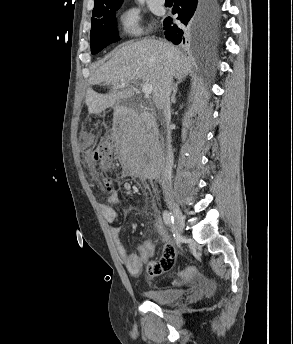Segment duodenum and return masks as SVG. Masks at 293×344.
<instances>
[{"instance_id": "duodenum-1", "label": "duodenum", "mask_w": 293, "mask_h": 344, "mask_svg": "<svg viewBox=\"0 0 293 344\" xmlns=\"http://www.w3.org/2000/svg\"><path fill=\"white\" fill-rule=\"evenodd\" d=\"M117 112H118L119 123H125V122L132 123V122H136L138 119L136 115L125 113L121 108H118ZM141 117L147 126L152 127L154 125V120L152 119L150 115L143 113Z\"/></svg>"}]
</instances>
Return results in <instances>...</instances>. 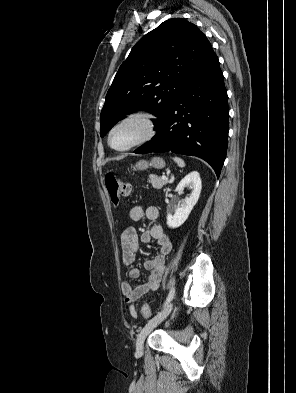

————————

About this task — Give back the data verbatim. The pictures are not part of the copy.

Answer section —
Segment duodenum and return masks as SVG. Masks at 293×344.
<instances>
[{"instance_id": "duodenum-1", "label": "duodenum", "mask_w": 293, "mask_h": 344, "mask_svg": "<svg viewBox=\"0 0 293 344\" xmlns=\"http://www.w3.org/2000/svg\"><path fill=\"white\" fill-rule=\"evenodd\" d=\"M117 112H118L119 123H125V122L132 123V122H136L138 119L136 115L125 113L121 108H118ZM141 117L147 126L152 127L154 125V120L152 119L150 115L143 113Z\"/></svg>"}]
</instances>
Return results in <instances>...</instances>. 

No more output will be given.